━━━━━ Data for this exercise ━━━━━
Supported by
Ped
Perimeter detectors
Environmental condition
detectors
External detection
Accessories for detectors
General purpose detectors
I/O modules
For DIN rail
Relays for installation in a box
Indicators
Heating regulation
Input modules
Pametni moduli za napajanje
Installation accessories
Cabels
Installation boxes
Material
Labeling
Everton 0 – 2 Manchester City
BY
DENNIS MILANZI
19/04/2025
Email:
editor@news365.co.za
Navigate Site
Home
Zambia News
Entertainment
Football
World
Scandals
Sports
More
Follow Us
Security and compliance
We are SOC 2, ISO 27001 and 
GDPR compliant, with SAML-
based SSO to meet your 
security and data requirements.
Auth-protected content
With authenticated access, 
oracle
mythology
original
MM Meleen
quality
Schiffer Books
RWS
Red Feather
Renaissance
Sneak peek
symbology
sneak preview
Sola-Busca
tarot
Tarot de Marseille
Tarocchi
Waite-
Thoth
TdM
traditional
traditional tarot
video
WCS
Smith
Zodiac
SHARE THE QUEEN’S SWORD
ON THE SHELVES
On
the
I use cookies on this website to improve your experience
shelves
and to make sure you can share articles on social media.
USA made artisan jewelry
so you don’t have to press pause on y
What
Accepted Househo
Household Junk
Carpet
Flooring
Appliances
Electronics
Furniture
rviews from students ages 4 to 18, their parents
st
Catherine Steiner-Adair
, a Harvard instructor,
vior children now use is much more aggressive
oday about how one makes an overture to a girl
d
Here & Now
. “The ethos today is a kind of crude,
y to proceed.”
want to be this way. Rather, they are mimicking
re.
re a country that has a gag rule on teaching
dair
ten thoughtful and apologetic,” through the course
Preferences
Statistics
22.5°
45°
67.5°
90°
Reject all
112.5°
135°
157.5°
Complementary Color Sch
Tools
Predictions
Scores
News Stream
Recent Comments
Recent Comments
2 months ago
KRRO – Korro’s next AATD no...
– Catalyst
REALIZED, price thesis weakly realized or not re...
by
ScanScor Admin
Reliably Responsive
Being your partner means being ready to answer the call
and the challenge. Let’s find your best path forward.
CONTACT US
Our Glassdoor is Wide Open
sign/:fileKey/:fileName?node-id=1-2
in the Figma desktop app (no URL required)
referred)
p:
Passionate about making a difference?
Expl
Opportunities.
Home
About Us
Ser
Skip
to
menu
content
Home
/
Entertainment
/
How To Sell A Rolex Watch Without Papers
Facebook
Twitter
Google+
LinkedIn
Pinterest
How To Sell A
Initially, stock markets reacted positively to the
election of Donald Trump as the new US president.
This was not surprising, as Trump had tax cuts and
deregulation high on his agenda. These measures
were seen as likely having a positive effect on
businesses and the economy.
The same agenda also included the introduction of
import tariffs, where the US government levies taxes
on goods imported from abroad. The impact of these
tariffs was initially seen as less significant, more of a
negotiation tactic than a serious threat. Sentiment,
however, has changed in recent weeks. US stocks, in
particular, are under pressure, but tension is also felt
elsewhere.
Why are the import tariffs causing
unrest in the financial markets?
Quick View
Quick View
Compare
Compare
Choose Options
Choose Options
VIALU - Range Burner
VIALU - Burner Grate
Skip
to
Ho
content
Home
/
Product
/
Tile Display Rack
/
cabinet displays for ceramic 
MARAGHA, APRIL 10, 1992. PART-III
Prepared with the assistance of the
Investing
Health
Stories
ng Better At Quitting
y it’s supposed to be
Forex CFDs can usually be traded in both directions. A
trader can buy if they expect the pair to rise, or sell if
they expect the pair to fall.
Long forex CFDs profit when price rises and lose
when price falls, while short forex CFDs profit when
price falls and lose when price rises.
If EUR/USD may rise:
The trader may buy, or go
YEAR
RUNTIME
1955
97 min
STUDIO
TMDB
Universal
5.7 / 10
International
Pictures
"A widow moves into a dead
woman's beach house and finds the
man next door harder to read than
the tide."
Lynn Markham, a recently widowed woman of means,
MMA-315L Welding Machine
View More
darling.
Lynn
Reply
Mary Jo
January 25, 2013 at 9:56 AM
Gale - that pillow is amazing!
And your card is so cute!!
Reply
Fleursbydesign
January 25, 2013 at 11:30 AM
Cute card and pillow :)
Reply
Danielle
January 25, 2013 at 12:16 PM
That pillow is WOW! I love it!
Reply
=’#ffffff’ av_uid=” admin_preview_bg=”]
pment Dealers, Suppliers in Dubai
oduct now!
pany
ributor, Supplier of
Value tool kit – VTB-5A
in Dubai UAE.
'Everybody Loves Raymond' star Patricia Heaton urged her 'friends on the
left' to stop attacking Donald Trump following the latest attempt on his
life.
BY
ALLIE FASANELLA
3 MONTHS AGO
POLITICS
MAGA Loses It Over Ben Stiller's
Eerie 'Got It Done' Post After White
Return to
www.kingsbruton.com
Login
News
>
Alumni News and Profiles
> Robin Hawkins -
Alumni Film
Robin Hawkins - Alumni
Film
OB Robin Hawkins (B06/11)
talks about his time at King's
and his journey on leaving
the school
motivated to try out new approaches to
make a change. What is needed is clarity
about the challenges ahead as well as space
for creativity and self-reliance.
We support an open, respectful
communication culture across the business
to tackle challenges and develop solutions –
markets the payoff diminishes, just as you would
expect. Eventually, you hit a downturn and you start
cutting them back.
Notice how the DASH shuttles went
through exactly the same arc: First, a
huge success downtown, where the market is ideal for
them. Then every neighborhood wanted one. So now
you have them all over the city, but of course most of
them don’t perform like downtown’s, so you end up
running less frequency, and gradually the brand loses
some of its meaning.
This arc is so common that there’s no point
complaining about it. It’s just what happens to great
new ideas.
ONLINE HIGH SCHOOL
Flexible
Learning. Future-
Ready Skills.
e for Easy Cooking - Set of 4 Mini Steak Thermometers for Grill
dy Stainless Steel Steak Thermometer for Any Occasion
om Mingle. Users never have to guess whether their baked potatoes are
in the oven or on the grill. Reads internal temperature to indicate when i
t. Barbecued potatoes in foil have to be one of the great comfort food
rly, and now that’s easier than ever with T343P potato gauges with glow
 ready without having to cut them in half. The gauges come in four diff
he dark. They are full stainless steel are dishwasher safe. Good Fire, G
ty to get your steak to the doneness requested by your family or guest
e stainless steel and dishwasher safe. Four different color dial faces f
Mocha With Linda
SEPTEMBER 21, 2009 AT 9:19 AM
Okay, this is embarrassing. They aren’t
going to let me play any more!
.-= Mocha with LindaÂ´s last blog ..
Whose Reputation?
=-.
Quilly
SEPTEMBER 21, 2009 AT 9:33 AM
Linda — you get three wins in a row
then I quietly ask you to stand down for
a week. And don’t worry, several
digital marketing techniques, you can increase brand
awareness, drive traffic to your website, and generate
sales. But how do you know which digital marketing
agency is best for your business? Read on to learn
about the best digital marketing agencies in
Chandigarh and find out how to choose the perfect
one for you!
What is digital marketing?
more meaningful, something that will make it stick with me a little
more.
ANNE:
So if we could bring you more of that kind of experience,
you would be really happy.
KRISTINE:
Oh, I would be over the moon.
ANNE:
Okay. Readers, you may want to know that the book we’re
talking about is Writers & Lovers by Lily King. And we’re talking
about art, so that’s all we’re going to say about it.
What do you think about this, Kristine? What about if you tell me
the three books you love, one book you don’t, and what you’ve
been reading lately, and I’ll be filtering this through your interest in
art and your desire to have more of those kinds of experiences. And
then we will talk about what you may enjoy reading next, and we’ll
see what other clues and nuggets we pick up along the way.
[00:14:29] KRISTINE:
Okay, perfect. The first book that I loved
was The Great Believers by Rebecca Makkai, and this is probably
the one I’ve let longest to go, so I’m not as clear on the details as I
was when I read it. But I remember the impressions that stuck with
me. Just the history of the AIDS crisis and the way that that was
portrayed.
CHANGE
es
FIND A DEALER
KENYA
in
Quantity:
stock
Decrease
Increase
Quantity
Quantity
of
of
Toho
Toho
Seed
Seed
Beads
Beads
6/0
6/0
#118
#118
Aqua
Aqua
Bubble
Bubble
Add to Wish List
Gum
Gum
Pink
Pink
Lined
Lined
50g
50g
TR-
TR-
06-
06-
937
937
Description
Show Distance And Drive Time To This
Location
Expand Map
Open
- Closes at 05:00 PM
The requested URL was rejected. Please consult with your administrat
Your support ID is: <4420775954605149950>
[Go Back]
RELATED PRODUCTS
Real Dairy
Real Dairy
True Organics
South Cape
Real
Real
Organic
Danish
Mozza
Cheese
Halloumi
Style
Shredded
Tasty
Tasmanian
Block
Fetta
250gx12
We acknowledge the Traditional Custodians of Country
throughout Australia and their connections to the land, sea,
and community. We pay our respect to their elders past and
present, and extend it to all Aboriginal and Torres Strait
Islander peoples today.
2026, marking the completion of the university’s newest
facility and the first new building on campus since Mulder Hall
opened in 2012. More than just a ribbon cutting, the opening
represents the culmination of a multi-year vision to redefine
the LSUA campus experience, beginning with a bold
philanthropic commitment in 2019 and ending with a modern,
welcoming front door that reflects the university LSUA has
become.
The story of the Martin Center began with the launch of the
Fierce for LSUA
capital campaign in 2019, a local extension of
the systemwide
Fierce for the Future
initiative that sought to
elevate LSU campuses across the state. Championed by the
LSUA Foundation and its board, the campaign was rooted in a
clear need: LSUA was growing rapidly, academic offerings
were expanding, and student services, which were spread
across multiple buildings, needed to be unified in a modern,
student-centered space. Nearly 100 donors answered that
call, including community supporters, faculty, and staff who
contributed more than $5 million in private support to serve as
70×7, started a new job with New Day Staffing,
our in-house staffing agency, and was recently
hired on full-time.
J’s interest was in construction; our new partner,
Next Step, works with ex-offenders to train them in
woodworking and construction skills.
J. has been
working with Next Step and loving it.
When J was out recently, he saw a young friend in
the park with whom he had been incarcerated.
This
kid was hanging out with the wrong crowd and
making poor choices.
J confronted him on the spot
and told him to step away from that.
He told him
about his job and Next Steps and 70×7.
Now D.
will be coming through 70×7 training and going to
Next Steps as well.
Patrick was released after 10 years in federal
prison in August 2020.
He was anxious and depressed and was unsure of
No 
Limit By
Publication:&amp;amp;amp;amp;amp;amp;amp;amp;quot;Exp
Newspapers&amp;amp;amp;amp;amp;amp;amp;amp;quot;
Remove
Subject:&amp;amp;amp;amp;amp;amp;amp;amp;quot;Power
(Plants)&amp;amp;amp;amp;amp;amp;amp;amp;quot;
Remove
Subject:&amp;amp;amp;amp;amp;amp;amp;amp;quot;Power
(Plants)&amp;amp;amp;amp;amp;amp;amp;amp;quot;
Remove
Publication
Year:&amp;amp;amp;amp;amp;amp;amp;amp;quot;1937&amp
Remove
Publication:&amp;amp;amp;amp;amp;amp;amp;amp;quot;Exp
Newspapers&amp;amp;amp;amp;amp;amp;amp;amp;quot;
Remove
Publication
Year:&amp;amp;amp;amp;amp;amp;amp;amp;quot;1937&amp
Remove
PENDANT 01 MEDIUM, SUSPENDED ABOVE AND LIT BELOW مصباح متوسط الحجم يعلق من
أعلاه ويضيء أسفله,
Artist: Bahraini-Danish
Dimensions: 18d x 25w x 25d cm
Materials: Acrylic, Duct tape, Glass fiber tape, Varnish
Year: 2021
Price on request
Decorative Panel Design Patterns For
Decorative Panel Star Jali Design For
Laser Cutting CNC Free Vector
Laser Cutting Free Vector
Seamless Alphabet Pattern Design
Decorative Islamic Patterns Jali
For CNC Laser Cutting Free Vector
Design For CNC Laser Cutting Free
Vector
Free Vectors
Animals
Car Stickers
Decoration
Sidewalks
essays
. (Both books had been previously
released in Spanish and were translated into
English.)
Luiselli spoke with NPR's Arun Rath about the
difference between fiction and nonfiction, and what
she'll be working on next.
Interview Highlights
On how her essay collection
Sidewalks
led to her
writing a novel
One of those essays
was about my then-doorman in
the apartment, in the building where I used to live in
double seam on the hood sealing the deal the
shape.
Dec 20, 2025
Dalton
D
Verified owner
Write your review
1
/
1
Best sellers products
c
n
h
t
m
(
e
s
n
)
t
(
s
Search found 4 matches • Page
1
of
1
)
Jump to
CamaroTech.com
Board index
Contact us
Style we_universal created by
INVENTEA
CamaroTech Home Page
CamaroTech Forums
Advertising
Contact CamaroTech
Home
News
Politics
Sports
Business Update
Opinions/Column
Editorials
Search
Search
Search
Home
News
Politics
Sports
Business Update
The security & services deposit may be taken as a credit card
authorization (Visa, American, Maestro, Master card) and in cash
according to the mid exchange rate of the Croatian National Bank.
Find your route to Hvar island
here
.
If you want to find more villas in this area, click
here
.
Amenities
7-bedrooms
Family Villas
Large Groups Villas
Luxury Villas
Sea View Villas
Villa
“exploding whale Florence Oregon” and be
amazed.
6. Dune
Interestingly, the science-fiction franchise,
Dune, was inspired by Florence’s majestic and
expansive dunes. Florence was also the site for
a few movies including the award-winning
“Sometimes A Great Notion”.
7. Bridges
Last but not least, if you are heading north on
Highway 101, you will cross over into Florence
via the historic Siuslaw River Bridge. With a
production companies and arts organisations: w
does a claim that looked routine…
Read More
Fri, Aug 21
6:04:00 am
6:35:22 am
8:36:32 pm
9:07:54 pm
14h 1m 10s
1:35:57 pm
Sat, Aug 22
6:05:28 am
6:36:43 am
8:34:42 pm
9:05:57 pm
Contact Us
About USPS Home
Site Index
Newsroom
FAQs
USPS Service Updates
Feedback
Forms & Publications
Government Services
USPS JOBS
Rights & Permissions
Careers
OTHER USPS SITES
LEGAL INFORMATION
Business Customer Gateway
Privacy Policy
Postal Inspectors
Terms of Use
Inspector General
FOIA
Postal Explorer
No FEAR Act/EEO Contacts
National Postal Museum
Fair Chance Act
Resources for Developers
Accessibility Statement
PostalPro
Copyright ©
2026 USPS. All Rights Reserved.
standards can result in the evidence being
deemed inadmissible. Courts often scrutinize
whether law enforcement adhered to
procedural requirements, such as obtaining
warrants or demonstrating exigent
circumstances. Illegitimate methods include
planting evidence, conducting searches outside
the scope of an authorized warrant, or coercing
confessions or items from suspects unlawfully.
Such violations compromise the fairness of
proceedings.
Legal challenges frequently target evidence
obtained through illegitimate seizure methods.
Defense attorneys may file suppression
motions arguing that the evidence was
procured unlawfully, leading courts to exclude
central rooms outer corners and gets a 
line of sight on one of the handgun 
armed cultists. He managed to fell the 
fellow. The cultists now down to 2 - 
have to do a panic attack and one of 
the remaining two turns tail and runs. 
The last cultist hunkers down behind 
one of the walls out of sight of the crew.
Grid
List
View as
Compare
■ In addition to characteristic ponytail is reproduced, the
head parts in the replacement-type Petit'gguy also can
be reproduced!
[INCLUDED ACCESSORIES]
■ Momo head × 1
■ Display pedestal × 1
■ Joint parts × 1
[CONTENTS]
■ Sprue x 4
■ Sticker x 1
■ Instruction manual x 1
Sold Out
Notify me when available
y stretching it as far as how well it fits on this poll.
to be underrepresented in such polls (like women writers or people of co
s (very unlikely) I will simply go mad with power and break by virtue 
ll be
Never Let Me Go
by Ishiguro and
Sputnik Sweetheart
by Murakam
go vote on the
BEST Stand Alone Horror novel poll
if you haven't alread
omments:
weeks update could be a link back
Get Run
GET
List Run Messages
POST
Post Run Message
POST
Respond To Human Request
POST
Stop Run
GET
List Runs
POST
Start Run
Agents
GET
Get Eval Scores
━━━━━
» **What the exercise asks**
From the line that has "unrest in the financial markets?" through the line that has "y it’s supposed to be", copy every line exactly as it appears above, and leave out all others.

» **Finished exercise**
unrest in the financial markets?
Quick View
Quick View
Compare
Compare
Choose Options
Choose Options
VIALU - Range Burner
VIALU - Burner Grate
Skip
to
Ho
content
Home
/
Product
/
Tile Display Rack
/
cabinet displays for ceramic 
MARAGHA, APRIL 10, 1992. PART-III
Prepared with the assistance of the
Investing
Health
Stories
ng Better At Quitting
y it’s supposed to be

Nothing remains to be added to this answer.